Work instruction: What number of lines in the data below contain the string "стяжка"? Answer with that number alone.

Input data:
- - - - -

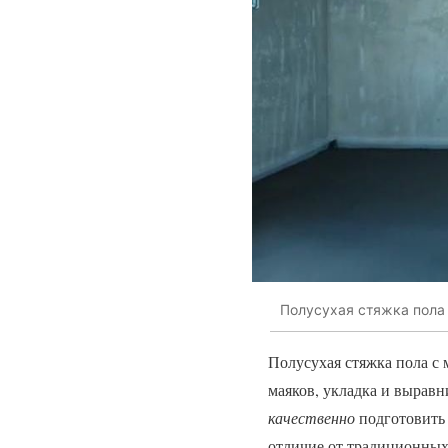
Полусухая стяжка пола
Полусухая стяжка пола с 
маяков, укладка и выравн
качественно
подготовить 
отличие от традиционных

- - - - -

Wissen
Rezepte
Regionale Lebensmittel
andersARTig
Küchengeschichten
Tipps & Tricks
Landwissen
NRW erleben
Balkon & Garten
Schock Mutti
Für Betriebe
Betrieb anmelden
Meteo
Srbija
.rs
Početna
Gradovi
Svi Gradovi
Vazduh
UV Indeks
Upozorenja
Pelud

- - - - -

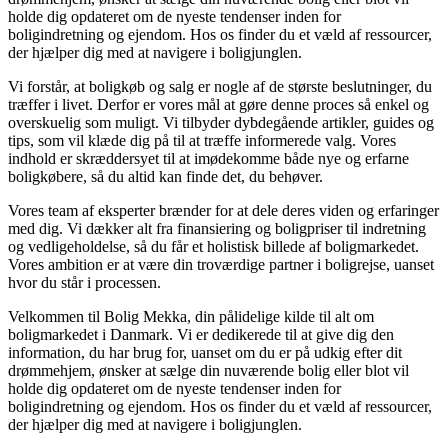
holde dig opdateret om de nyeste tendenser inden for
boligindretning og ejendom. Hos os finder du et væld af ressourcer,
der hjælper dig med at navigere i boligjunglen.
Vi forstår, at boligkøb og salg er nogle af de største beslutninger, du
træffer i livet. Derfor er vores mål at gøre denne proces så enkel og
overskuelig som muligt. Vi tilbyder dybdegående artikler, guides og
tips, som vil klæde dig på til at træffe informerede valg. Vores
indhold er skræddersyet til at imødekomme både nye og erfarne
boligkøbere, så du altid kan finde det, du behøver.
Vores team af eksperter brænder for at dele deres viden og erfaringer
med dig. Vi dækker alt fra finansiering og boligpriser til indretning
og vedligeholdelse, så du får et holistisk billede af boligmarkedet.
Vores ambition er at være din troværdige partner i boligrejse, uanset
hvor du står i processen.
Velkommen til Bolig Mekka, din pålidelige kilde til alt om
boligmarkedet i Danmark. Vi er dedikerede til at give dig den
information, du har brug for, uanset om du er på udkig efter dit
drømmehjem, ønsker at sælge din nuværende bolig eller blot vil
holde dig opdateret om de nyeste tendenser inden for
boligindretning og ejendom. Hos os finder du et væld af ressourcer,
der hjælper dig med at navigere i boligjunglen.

- - - - -

Answer: 2